Sedangkan nama “Melati” berkaitan erat dengan asal muasal terbentuknya Kabupaten
Klaten, diambilkan dari seorang tokoh bernama Kyai Melati. Munculnya motif Batik
Sindu Melati ini dikarenakan selama ini kota Klaten sudah banyak memiliki sentra
pembuatan batik, tapi tidak memiliki motif batik yang khas.
Fungsi:
Munculnya motif Batik Sindu Melati merupakan suatu identitas lain bagi kota Klaten
dalam pakaian tradisional yang membedakan dengan daerah lain serta nantinya akan
dikembangkan menjadi potensi unggulan.
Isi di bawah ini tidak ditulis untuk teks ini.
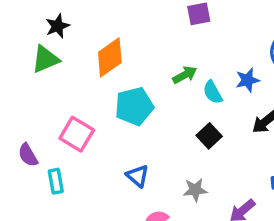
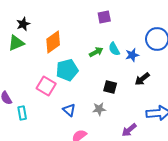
cyan semicircle: (213, 92) -> (114, 49), moved
pink square: (77, 134) -> (46, 86), moved
black square: (209, 136) -> (110, 87), turned -32
gray star: (195, 190) -> (99, 109), moved

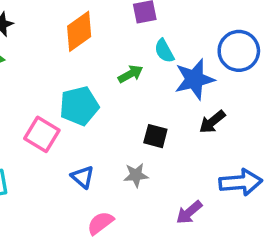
orange diamond: (53, 42) -> (79, 31), moved
cyan semicircle: (114, 49) -> (164, 51), moved
blue star: (132, 55) -> (194, 79), size x1.6

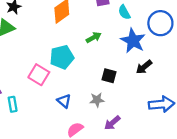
cyan semicircle: (164, 51) -> (124, 12), moved
blue star: (194, 79) -> (133, 41), turned -30
purple arrow: (189, 212) -> (112, 123), moved

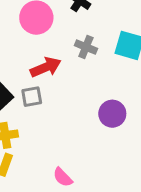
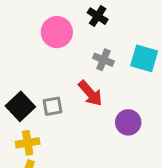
red arrow: (46, 67) -> (90, 93), moved, turned 72

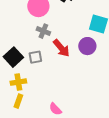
gray cross: (103, 60) -> (43, 31), moved
purple circle: (128, 122) -> (87, 46), moved

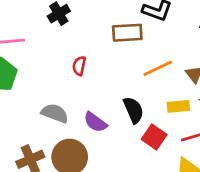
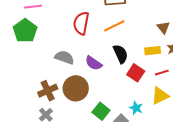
red semicircle: (79, 66) -> (81, 23), size x1.6
orange line: (158, 68) -> (114, 26), moved

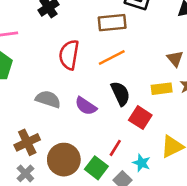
red line: (162, 73) -> (115, 148), moved, turned -40
brown circle: (76, 88) -> (64, 160), moved

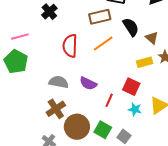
black semicircle: (120, 94) -> (131, 27), moved
brown cross: (27, 142) -> (56, 109), moved
red line: (115, 148) -> (109, 100), moved
cyan star: (141, 163) -> (135, 109), moved

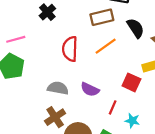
red square: (131, 87) -> (131, 82), moved
cyan star: (135, 109) -> (132, 121), moved

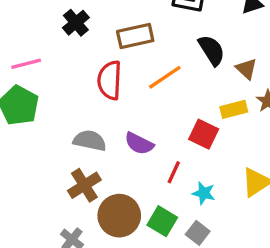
brown rectangle: (102, 17) -> (135, 36), moved

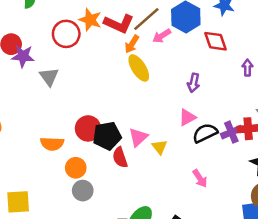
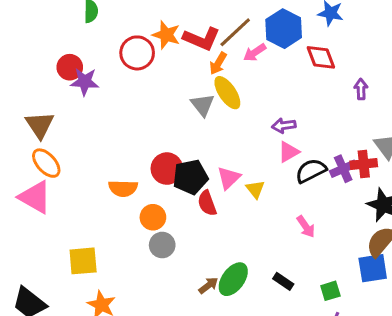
gray triangle: (49, 77) -> (203, 105), moved
purple arrow: (194, 83) -> (284, 126), moved, turned 72

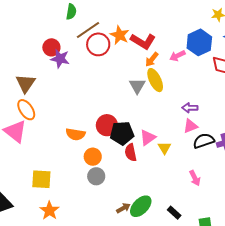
brown line: (235, 32) -> (88, 30), moved

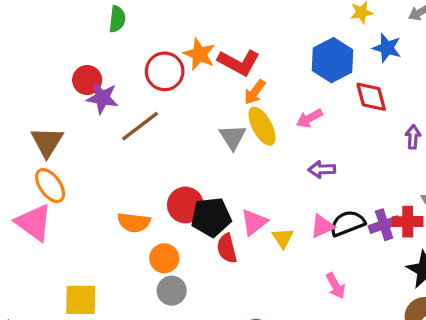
brown line: (88, 30) -> (140, 126), moved
pink arrow: (177, 56) -> (309, 118), moved
pink triangle: (190, 126) -> (322, 226), moved

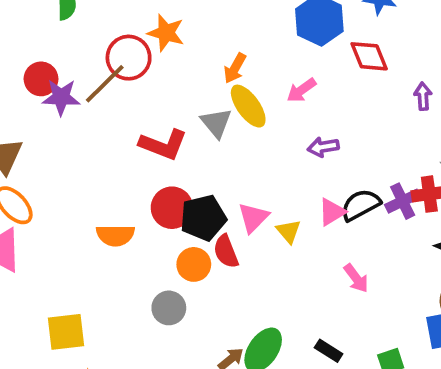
red L-shape: (239, 62) -> (163, 145), moved
brown line: (140, 126) -> (105, 84), moved
orange circle: (164, 258) -> (194, 264), moved

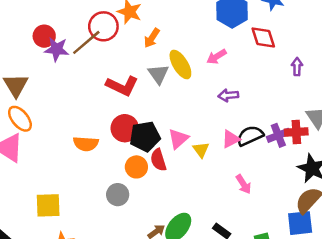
orange arrow: (235, 68) -> (152, 38), moved

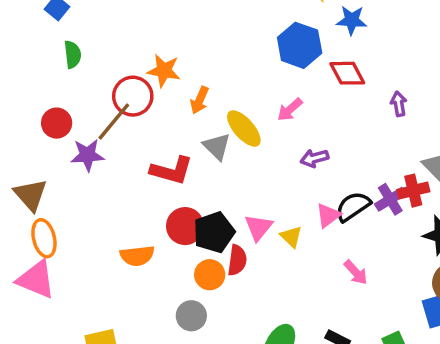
purple star: (57, 49) -> (87, 155), moved
orange ellipse: (20, 119) -> (44, 238), turned 36
red semicircle: (158, 160) -> (237, 260), turned -145

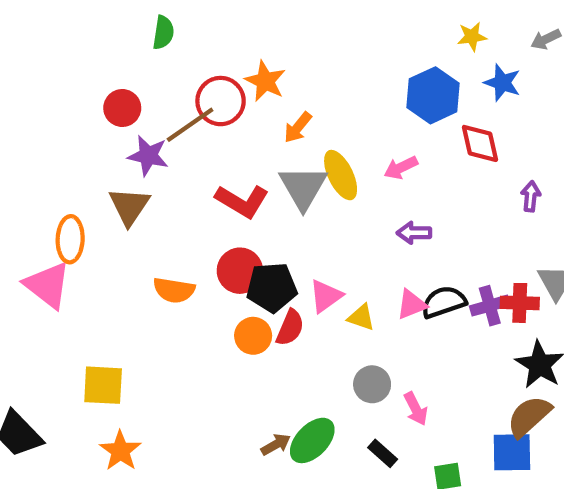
gray triangle: (217, 146) -> (303, 187), size x1.4
brown triangle: (31, 195) -> (129, 206), moved
yellow triangle: (291, 237) -> (361, 317), turned -40
pink arrow: (356, 272) -> (416, 409), moved
gray circle: (191, 316) -> (372, 384), moved

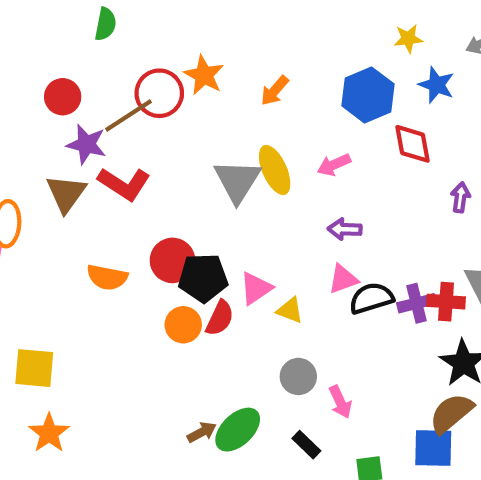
orange arrow: (298, 127) -> (275, 91), moved
red L-shape: (242, 201) -> (124, 184), moved
pink triangle: (412, 304) -> (343, 279), moved

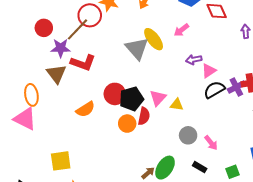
orange semicircle: (107, 277) -> (85, 109), turned -30
pink triangle: (343, 279) -> (209, 71), moved

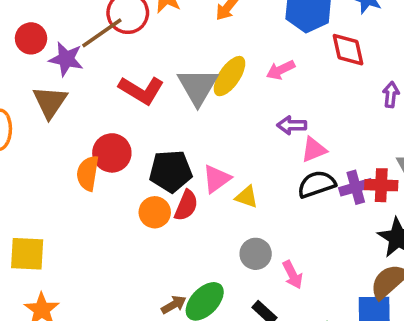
red circle: (44, 28) -> (31, 38), moved
yellow ellipse: (154, 39) -> (230, 76), turned 60
red L-shape: (83, 63) -> (141, 90), moved
red circle: (115, 94) -> (112, 153), moved
orange semicircle: (85, 109) -> (88, 173), turned 120

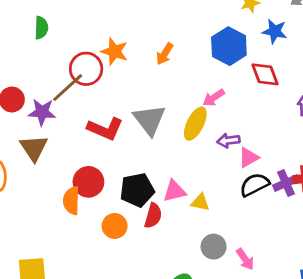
yellow ellipse: (230, 76) -> (195, 124), moved
pink triangle: (217, 179) -> (174, 191), turned 30
orange circle: (155, 212) -> (115, 226), moved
Dengan penggabungan dua unsur kata “Sindu”
dan “Melati”, yang mana Klaten terkenal dengan melati. Dalam filosofinya adalah bunga
yang bagus dan harum semerbak. Sedangkan, “sindu” adalah nama lain air yang menjadi
sumber kehidupan. Sehingga kemudian kedua unsur tersebut yang sangat khas dengan
Klaten dimasukkan ke dalam motif batik. Bahkan sekarang ini, batik Sindu Melati
digunakan sebagai baju aparatur sipil negara di Kabupaten Klaten.